** Data section follows **

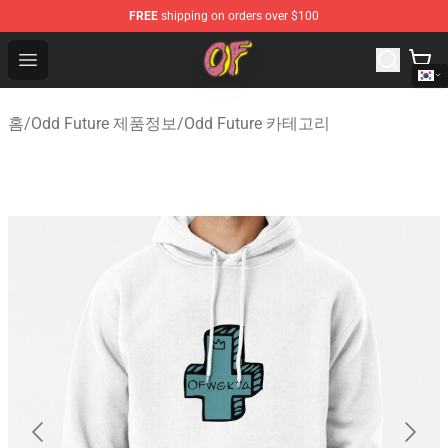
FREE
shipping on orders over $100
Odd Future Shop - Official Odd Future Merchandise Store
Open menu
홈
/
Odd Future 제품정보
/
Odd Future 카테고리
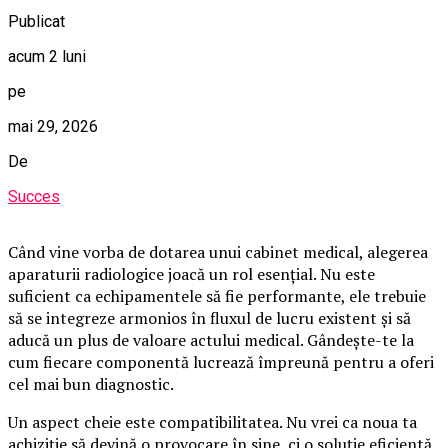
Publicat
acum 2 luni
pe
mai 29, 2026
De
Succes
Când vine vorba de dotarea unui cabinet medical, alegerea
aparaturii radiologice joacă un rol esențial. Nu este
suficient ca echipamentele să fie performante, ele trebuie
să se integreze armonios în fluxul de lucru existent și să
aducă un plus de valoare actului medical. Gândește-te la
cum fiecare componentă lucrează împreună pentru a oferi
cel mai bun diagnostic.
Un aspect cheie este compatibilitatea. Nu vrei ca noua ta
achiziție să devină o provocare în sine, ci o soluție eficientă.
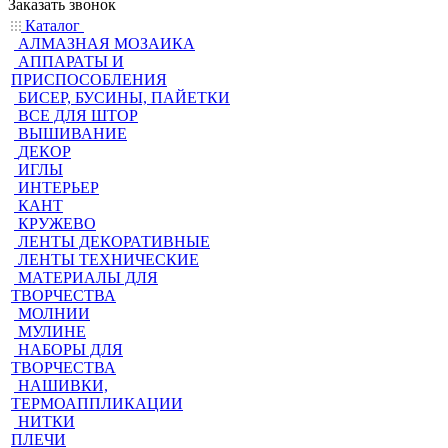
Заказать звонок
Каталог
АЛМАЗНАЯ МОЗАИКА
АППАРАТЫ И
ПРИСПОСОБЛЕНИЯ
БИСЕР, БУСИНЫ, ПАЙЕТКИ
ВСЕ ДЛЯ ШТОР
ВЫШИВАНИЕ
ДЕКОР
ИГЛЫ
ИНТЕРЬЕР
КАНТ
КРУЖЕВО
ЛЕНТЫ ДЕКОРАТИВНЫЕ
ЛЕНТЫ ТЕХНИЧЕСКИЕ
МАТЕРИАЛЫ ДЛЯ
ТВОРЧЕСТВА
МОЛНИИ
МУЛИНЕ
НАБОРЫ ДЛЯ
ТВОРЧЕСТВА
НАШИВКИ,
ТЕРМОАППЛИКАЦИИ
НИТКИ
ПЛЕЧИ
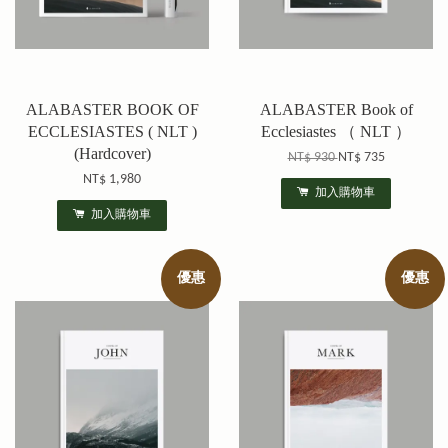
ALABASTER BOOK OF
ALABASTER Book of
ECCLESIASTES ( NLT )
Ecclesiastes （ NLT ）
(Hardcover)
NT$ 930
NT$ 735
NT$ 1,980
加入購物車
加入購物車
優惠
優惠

** End of Data section **

How to complete this task - When the line with "acum 2 luni" is reached in the data above, begin copying, and stop after the line with "Un aspect cheie"; copy each line exactly, both ends included.

Output -
acum 2 luni
pe
mai 29, 2026
De
Succes
Când vine vorba de dotarea unui cabinet medical, alegerea
aparaturii radiologice joacă un rol esențial. Nu este
suficient ca echipamentele să fie performante, ele trebuie
să se integreze armonios în fluxul de lucru existent și să
aducă un plus de valoare actului medical. Gândește-te la
cum fiecare componentă lucrează împreună pentru a oferi
cel mai bun diagnostic.
Un aspect cheie este compatibilitatea. Nu vrei ca noua ta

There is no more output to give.